**Exercise details**
Output the records exactly as they appear, with no pictures included.

**Listed entries**
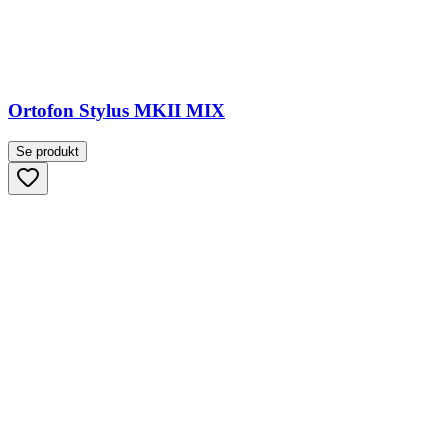
Ortofon Stylus MKII MIX
Se produkt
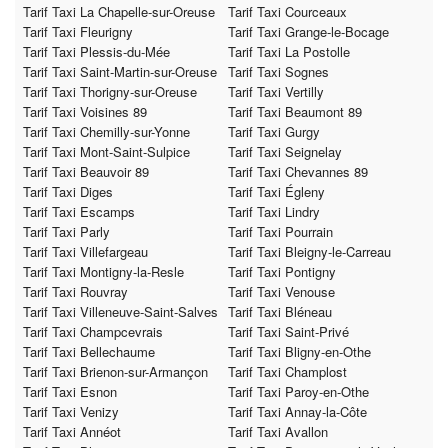
Tarif Taxi La Chapelle-sur-Oreuse
Tarif Taxi Courceaux
Tarif Taxi Fleurigny
Tarif Taxi Grange-le-Bocage
Tarif Taxi Plessis-du-Mée
Tarif Taxi La Postolle
Tarif Taxi Saint-Martin-sur-Oreuse
Tarif Taxi Sognes
Tarif Taxi Thorigny-sur-Oreuse
Tarif Taxi Vertilly
Tarif Taxi Voisines 89
Tarif Taxi Beaumont 89
Tarif Taxi Chemilly-sur-Yonne
Tarif Taxi Gurgy
Tarif Taxi Mont-Saint-Sulpice
Tarif Taxi Seignelay
Tarif Taxi Beauvoir 89
Tarif Taxi Chevannes 89
Tarif Taxi Diges
Tarif Taxi Égleny
Tarif Taxi Escamps
Tarif Taxi Lindry
Tarif Taxi Parly
Tarif Taxi Pourrain
Tarif Taxi Villefargeau
Tarif Taxi Bleigny-le-Carreau
Tarif Taxi Montigny-la-Resle
Tarif Taxi Pontigny
Tarif Taxi Rouvray
Tarif Taxi Venouse
Tarif Taxi Villeneuve-Saint-Salves
Tarif Taxi Bléneau
Tarif Taxi Champcevrais
Tarif Taxi Saint-Privé
Tarif Taxi Bellechaume
Tarif Taxi Bligny-en-Othe
Tarif Taxi Brienon-sur-Armançon
Tarif Taxi Champlost
Tarif Taxi Esnon
Tarif Taxi Paroy-en-Othe
Tarif Taxi Venizy
Tarif Taxi Annay-la-Côte
Tarif Taxi Annéot
Tarif Taxi Avallon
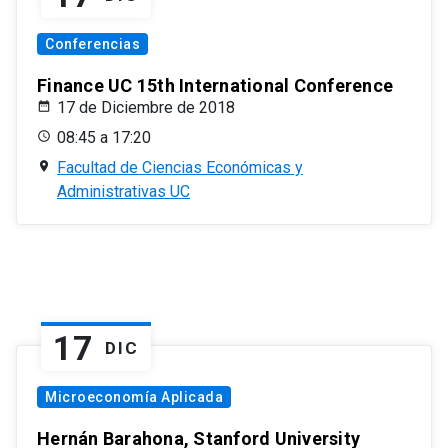
Conferencias
Finance UC 15th International Conference
17 de Diciembre de 2018
08:45 a 17:20
Facultad de Ciencias Económicas y
Administrativas UC
17
DIC
Microeconomía Aplicada
Hernán Barahona, Stanford University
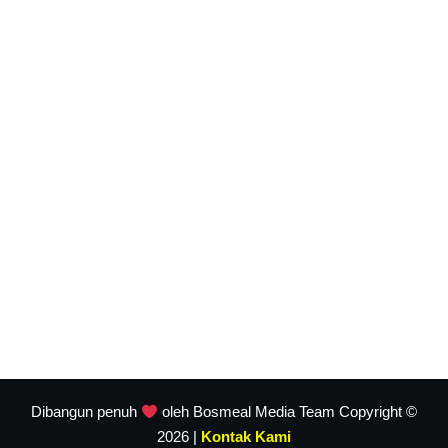
Dibangun penuh
oleh Bosmeal Media Team Copyright ©
2026 |
Kontak Kami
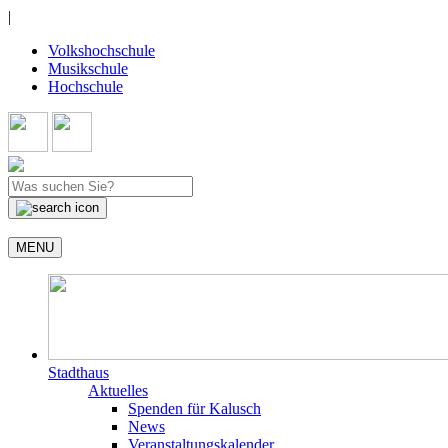
|
Volkshochschule
Musikschule
Hochschule
MENU
Stadthaus
Aktuelles
Spenden für Kalusch
News
Veranstaltungskalender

**Problem solution**
Ortofon Stylus MKII MIX
Se produkt
Tarif Taxi La Chapelle-sur-Oreuse
Tarif Taxi Courceaux
Tarif Taxi Fleurigny
Tarif Taxi Grange-le-Bocage
Tarif Taxi Plessis-du-Mée
Tarif Taxi La Postolle
Tarif Taxi Saint-Martin-sur-Oreuse
Tarif Taxi Sognes
Tarif Taxi Thorigny-sur-Oreuse
Tarif Taxi Vertilly
Tarif Taxi Voisines 89
Tarif Taxi Beaumont 89
Tarif Taxi Chemilly-sur-Yonne
Tarif Taxi Gurgy
Tarif Taxi Mont-Saint-Sulpice
Tarif Taxi Seignelay
Tarif Taxi Beauvoir 89
Tarif Taxi Chevannes 89
Tarif Taxi Diges
Tarif Taxi Égleny
Tarif Taxi Escamps
Tarif Taxi Lindry
Tarif Taxi Parly
Tarif Taxi Pourrain
Tarif Taxi Villefargeau
Tarif Taxi Bleigny-le-Carreau
Tarif Taxi Montigny-la-Resle
Tarif Taxi Pontigny
Tarif Taxi Rouvray
Tarif Taxi Venouse
Tarif Taxi Villeneuve-Saint-Salves
Tarif Taxi Bléneau
Tarif Taxi Champcevrais
Tarif Taxi Saint-Privé
Tarif Taxi Bellechaume
Tarif Taxi Bligny-en-Othe
Tarif Taxi Brienon-sur-Armançon
Tarif Taxi Champlost
Tarif Taxi Esnon
Tarif Taxi Paroy-en-Othe
Tarif Taxi Venizy
Tarif Taxi Annay-la-Côte
Tarif Taxi Annéot
Tarif Taxi Avallon
Conferencias
Finance UC 15th International Conference
17 de Diciembre de 2018
08:45 a 17:20
Facultad de Ciencias Económicas y
Administrativas UC
17
DIC
Microeconomía Aplicada
Hernán Barahona, Stanford University
Dibangun penuh
oleh Bosmeal Media Team Copyright ©
2026 |
Kontak Kami
|
Volkshochschule
Musikschule
Hochschule
MENU
Stadthaus
Aktuelles
Spenden für Kalusch
News
Veranstaltungskalender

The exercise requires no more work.